I checked your PR and I see that it fixed the issue. I don't know if I'm being picky or if it due to floating point errors or something like that, but is it possible that there is still some offset between the different renderers?
For example, in AGG the lines seem to be slightly before the supposed place, while in CG it seems to be slightly after and in SVG while it seems like it is properly aligned, a closer look at the tick marks shows that the histogram lines are slightly before the tick marks.
No, you're not being picky - the charts absolutely should be accurate. It seems like we have a bug there, but it may not be a trivial fix. There's a lot of investigating to do, for example:
- Does this affect any other charts? For example, is the line graph pixel-accurate? If the other charts are fine, it indicates something wrong with how we are drawing the histogram.
- What about different line thicknesses? Are all the charts getting that right, too?

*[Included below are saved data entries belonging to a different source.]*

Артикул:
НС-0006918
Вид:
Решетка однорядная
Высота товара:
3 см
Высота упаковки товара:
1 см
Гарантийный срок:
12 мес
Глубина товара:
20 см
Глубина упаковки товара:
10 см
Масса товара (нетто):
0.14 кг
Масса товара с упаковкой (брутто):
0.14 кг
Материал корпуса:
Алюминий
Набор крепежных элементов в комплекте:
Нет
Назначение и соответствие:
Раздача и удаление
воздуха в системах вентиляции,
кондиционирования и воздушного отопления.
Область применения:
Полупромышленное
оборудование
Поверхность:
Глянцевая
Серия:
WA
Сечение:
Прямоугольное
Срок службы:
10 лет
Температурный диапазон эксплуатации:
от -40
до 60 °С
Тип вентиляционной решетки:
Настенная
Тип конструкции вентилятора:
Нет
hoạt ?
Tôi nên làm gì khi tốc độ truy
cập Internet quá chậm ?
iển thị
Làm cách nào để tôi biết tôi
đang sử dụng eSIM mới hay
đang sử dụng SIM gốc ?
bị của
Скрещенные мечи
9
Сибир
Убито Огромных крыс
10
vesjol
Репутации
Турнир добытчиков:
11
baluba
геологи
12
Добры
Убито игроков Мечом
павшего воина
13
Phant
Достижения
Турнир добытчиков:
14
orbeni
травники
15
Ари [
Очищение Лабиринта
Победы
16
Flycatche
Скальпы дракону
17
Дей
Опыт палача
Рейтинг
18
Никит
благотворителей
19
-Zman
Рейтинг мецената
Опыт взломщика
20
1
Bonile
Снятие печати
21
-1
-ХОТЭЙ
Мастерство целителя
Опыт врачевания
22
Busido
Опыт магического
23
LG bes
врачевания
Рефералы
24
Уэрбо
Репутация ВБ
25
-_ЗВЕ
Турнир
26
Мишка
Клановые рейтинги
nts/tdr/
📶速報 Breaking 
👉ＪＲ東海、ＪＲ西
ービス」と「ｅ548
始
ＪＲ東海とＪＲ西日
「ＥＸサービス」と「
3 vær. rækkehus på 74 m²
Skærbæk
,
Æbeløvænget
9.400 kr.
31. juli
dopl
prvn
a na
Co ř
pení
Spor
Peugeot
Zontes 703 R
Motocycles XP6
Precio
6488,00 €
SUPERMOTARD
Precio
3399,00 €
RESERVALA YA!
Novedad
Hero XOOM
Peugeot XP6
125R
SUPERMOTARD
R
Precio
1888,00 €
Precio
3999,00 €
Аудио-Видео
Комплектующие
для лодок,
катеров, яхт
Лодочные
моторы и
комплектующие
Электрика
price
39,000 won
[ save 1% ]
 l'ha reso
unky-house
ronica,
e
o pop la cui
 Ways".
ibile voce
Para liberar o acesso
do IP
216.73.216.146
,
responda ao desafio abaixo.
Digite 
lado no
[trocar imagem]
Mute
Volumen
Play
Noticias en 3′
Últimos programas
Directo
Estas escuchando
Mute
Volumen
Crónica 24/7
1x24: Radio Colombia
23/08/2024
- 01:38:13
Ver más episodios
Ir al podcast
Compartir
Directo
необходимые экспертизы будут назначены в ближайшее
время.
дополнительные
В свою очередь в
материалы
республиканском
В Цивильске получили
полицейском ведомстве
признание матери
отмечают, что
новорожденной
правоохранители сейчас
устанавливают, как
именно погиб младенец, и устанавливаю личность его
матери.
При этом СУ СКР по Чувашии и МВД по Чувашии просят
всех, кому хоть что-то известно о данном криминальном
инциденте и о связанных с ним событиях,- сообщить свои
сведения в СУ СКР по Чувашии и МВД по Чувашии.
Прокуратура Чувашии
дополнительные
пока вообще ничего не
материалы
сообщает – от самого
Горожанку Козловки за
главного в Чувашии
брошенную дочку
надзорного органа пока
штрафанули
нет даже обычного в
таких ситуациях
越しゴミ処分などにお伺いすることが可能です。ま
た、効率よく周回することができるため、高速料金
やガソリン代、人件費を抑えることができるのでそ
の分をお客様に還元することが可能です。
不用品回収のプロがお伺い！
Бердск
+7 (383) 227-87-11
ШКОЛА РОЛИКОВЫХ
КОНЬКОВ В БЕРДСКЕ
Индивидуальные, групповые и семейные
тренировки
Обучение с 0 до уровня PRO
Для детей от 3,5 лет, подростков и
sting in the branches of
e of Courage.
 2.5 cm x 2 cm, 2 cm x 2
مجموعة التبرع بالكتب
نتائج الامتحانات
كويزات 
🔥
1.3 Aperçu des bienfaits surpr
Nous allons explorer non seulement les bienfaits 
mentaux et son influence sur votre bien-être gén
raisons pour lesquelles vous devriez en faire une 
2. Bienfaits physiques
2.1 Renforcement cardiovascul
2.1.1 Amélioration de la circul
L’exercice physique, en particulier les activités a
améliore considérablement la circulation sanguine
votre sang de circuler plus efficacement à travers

- We should be drawing a polyline (or equivalent) rather than individual line-segments. That will require pretty-much rewriting the histogram's drawing code. It's not difficult, but we need to pay attention to accuracy, and we don't have a comprehensive test suite yet. Maybe just using polyline will fix the issue... 🤷♂
- Assuming polyline doesn't fix it: who is right? Is the chart correct (and the gridlines incorrect), or vice versa?
- Given that SVG appears to get it right - why is it getting it right? And perhaps more intriguingly...
- Why do AGG and CG each get it wrong in a different way? Is every renderer getting the same instructions? It might help to build a simple text renderer which outputs a list of instructions, and compare them. Perhaps we're leaking state again.
As to the last point: given that we just found a state-leaking bug, I commented out the other renderers and only rendered with AGG/CG, but couldn't notice any difference.
One thing we do really need is more comprehensive test coverage. The reference images we have are all very similar, and we'd really benefit from examples with more than 2 datasets, more varied datasets (e.g. variations in scale, maybe some negative numbers, variations in value concentration, ...etc), line thicknesses, gridline thicknesses, text sizes, and anything else you can think of. It would be a lot easier to find and fix bugs if that was the case.
I'm currently working on the third point you mention, changing histogram to use polyline and improving the algorithm to work on (hopefully) all edge cases, that's also why I noticed this issue.
Oh that's cool - I'm looking forward to it. It would be nice to have some tests with more than 1 stacked dataset, too.